For deeper hierarchies, add subgroup2 and subgroup3:
# Example with three-level hierarchy
org_data <- data.frame(
division = rep(c("North America", "Europe"), each = 6),
department = rep(c("Engineering", "Sales", "Marketing"), 4),
team = paste("Team", 1:12),
revenue = runif(12, 100000, 5000000)
)
ggplot(org_data,
aes(area = revenue,
fill = department,
subgroup = division,
subgroup2 = department,
label = team)) +
geom_treemap() +
geom_treemap_subgroup_border(
aes(subgroup = division),
colour = "black",
size = 5
) +
geom_treemap_subgroup_border(
aes(subgroup = subgroup2),
colour = "white",
size = 2
) +
geom_treemap_text(colour = "white", place = "centre", size = 10)
Advanced Styling and Polish
Production-ready treemaps need careful styling. Here’s a fully polished example:
ggplot(company_budget,
aes(area = budget,
fill = budget,
subgroup = department,
label = paste0(team, "\n$",
format(budget/1000000, digits = 2), "M"))) +
geom_treemap() +
geom_treemap_subgroup_border(colour = "white", size = 4) +
geom_treemap_subgroup_text(
aes(label = department),
place = "top",
colour = "grey20",
alpha = 0.7,
grow = FALSE,
fontface = "bold",
size = 14
) +
geom_treemap_text(
colour = "white",
place = "centre",
size = 10,
grow = FALSE,
lineheight = 0.9
) +
scale_fill_gradient(
low = "#d4e6f1",
high = "#1a5490",
labels = scales::dollar_format(scale = 1e-6, suffix = "M")
) +
labs(
title = "2024 Annual Budget Allocation",
subtitle = "By department and team",
fill = "Budget",
caption = "Source: Finance Department | Data as of Q4 2024"
) +
theme_minimal() +
theme(
plot.title = element_text(size = 18, face = "bold"),
plot.subtitle = element_text(size = 12, color = "grey40"),
plot.caption = element_text(size = 8, color = "grey50"),
legend.position = "right"
)
This example demonstrates several refinements:
- Gradient fill based on budget values for additional visual encoding
- Multi-line labels with formatted currency values
- Department labels positioned at the top of each group
- Comprehensive title, subtitle, and caption
- Custom theme adjustments for typography
Common Use Cases and Best Practices
Treemaps work best when:
- You have 10-100 items to visualize (too few wastes space, too many becomes cluttered)

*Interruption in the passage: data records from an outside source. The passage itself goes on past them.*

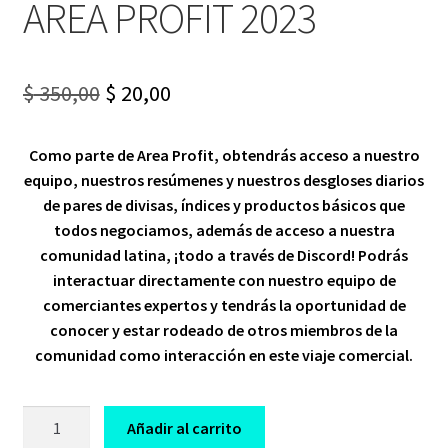
AREA PROFIT 2023
Original
Current
$
350,00
$
20,00
price
price
Como parte de Area Profit, obtendrás acceso a nuestro
was:
is:
equipo, nuestros resúmenes y nuestros desgloses diarios
$ 350,00.
$ 20,00.
de pares de divisas, índices y productos básicos que
todos negociamos, además de acceso a nuestra
comunidad latina, ¡todo a través de Discord! Podrás
interactuar directamente con nuestro equipo de
comerciantes expertos y tendrás la oportunidad de
conocer y estar rodeado de otros miembros de la
comunidad como interacción en este viaje comercial.
CURSO
Añadir al carrito
INTENSIVO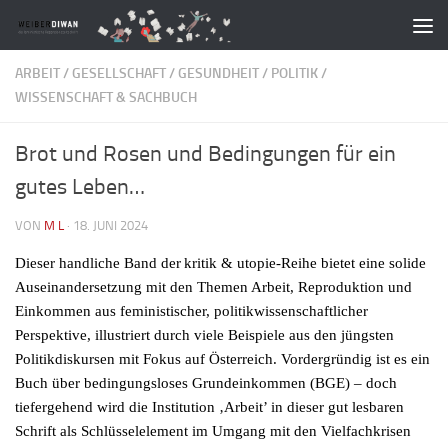
Zum Inhalt springen
ARBEIT
/
GESELLSCHAFT
/
GESUNDHEIT
/
POLITIK
/
WISSENSCHAFT & SACHBUCH
Brot und Rosen und Bedingungen für ein
gutes Leben…
VON
M L
·
18. JUNI 2024
Dieser handliche Band der
kritik & utopie-Reihe bietet eine solide
Auseinandersetzung mit den Themen Arbeit, Reproduktion und
Einkommen aus feministischer, politikwissenschaftlicher
Perspektive, illustriert durch viele Beispiele aus den jüngsten
Politikdiskursen mit Fokus auf Österreich. Vordergründig ist es ein
Buch über bedingungsloses Grundeinkommen (BGE) – doch
tiefergehend wird die Institution ‚Arbeit’ in dieser gut lesbaren
Schrift als Schlüsselelement im Umgang mit den Vielfachkrisen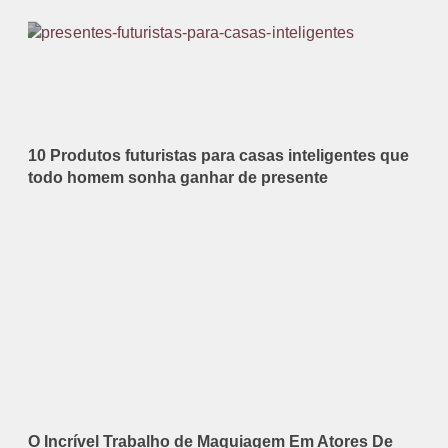
10 Produtos futuristas para casas inteligentes que
todo homem sonha ganhar de presente
O Incrível Trabalho de Maquiagem Em Atores De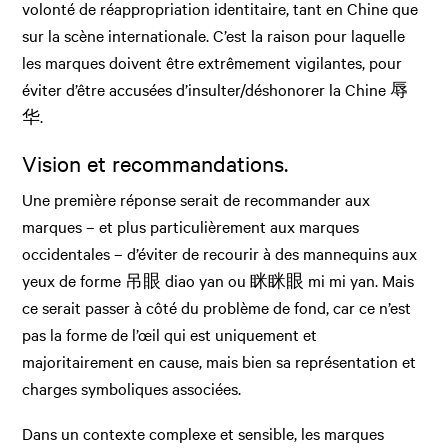
volonté de réappropriation identitaire, tant en Chine que
sur la scène internationale. C’est la raison pour laquelle
les marques doivent être extrêmement vigilantes, pour
éviter d’être accusées d’insulter/déshonorer la Chine 辱
华.
Vision et recommandations.
Une première réponse serait de recommander aux
marques – et plus particulièrement aux marques
occidentales – d’éviter de recourir à des mannequins aux
yeux de forme 吊眼 diao yan ou 眯眯眼 mi mi yan. Mais
ce serait passer à côté du problème de fond, car ce n’est
pas la forme de l’œil qui est uniquement et
majoritairement en cause, mais bien sa représentation et
charges symboliques associées.
Dans un contexte complexe et sensible, les marques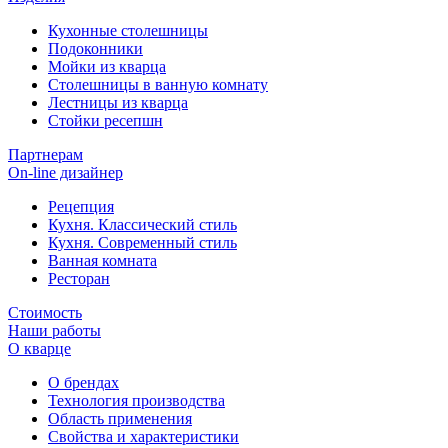
Кухонные столешницы
Подоконники
Мойки из кварца
Столешницы в ванную комнату
Лестницы из кварца
Стойки ресепшн
Партнерам
On-line дизайнер
Рецепция
Кухня. Классический стиль
Кухня. Современный стиль
Ванная комната
Ресторан
Стоимость
Наши работы
О кварце
О брендах
Технология производства
Область применения
Свойства и характеристики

- Proportional area comparison is more important than precise value reading
- Your hierarchy has 2-3 levels maximum
- Categories have meaningful size differences (avoid many tiny rectangles)
Avoid treemaps when:
- Precise value comparison is critical (use bar charts instead)
- Your data has negative values (treemaps require positive areas)

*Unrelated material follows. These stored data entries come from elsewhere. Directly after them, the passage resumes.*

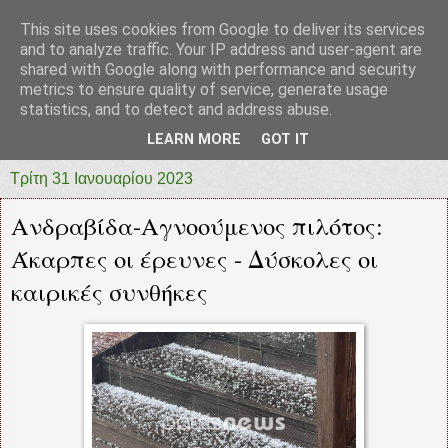
This site uses cookies from Google to deliver its services
prototypia
and to analyze traffic. Your IP address and user-agent are
shared with Google along with performance and security
metrics to ensure quality of service, generate usage
"ΠΡΩΤΟΤΥΠΙΑ" * ΑΝΕΞΑΡΤΗΤΗ-ΗΛΕΚΤΡΟΝΙΚΗ-
statistics, and to detect and address abuse.
ΕΦΗΜΕΡΙΔΑ * ΔΥΤΙΚΗΣ ΕΛΛΑΔΑΣ
LEARN MORE
GOT IT
Τρίτη 31 Ιανουαρίου 2023
Ανδραβίδα-Αγνοούμενος πιλότος:
Άκαρπες οι έρευνες - Δύσκολες οι
καιρικές συνθήκες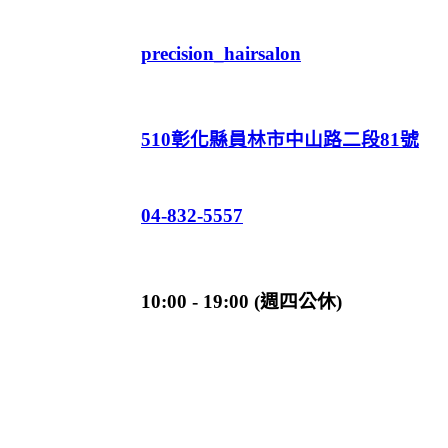
precision_hairsalon
510彰化縣員林市中山路二段81號
04-832-5557
10:00 - 19:00 (週四公休)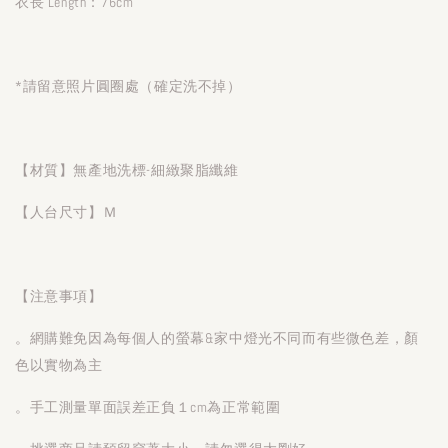
衣長 Length：76cm
*請留意照片圓圈處（確定洗不掉）
【材質】無產地洗標-細緻聚脂纖維
【人台尺寸】Ｍ
【注意事項】
。網購難免因為每個人的螢幕&家中燈光不同而有些微色差，顏
色以實物為主
。手工測量單面誤差正負１cm為正常範圍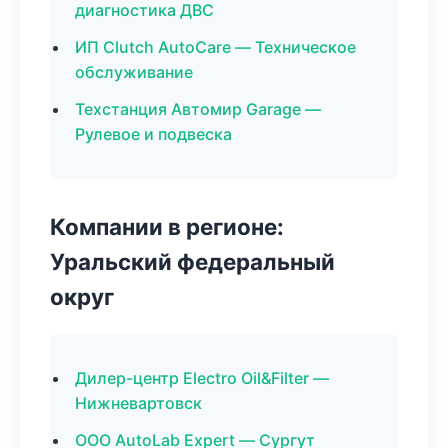
диагностика ДВС
ИП Clutch AutoCare — Техническое
обслуживание
Техстанция Автомир Garage —
Рулевое и подвеска
Компании в регионе:
Уральский федеральный
округ
Дилер-центр Electro Oil&Filter —
Нижневартовск
ООО AutoLab Expert — Сургут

- Categories are roughly equal in size (creates uniform, boring layouts)
- You need to show trends over time (use line or area charts)

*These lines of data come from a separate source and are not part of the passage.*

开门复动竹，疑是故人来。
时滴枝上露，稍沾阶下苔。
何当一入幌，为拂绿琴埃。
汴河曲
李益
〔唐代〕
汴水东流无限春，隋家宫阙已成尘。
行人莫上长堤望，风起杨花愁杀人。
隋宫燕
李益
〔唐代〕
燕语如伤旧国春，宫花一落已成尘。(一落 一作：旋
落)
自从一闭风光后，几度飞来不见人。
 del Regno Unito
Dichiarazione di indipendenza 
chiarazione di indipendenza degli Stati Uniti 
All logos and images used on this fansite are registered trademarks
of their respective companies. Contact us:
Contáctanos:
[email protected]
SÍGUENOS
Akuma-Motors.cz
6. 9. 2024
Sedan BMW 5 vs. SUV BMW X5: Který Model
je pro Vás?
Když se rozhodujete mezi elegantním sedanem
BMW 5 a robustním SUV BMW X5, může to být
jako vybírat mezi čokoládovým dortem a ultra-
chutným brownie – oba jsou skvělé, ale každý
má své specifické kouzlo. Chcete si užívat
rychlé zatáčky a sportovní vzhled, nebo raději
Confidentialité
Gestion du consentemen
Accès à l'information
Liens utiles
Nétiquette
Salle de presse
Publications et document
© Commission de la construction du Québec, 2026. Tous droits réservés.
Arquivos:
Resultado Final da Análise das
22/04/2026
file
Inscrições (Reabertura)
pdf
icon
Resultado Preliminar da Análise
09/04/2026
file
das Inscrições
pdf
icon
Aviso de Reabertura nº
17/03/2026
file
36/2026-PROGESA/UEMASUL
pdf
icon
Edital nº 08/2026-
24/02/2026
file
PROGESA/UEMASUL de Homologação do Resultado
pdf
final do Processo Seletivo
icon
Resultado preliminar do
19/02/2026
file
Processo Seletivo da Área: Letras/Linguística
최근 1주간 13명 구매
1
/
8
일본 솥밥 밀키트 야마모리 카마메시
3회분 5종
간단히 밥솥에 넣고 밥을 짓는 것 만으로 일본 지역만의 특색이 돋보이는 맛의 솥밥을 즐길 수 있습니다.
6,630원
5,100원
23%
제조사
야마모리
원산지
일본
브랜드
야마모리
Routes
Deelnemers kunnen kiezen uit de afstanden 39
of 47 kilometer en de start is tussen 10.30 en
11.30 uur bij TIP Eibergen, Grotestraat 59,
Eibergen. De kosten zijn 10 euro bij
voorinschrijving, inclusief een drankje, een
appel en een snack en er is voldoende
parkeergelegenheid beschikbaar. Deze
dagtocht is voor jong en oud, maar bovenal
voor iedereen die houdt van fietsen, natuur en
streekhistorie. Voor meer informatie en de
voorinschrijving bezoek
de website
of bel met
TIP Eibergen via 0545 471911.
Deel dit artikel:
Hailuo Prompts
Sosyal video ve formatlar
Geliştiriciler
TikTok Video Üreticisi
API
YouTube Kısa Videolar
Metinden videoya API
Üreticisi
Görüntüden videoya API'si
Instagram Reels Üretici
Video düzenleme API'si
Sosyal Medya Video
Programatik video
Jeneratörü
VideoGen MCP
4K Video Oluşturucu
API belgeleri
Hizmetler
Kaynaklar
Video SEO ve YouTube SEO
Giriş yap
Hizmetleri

Here’s a comparison showing when to choose alternatives:
library(patchwork)
# Treemap version
p1 <- ggplot(company_budget,
aes(area = budget, fill = department, label = team)) +
geom_treemap() +
geom_treemap_text(colour = "white", size = 10) +
labs(title = "Treemap: Good for hierarchy + proportion") +
theme(legend.position = "none")
# Bar chart alternative
p2 <- ggplot(company_budget,
aes(x = reorder(team, budget), y = budget, fill = department)) +
geom_col() +
coord_flip() +
scale_y_continuous(labels = scales::dollar_format()) +
labs(title = "Bar chart: Better for precise comparison",
x = NULL, y = "Budget") +
theme_minimal() +
theme(legend.position = "none")
p1 / p2
Data preparation tips:
- Aggregate small categories into “Other” if they create tiny rectangles
- Ensure your area variable is always positive
- Pre-calculate percentages or formatted labels before plotting
- Test different
subgrouparrangements to find the most intuitive hierarchy
Treemaps excel at revealing the “big picture” of hierarchical data. When you need stakeholders to immediately grasp budget distributions, market compositions, or organizational structures, a well-crafted treemap communicates more effectively than tables or traditional charts. Use the techniques in this article to create treemaps that are both informative and visually compelling.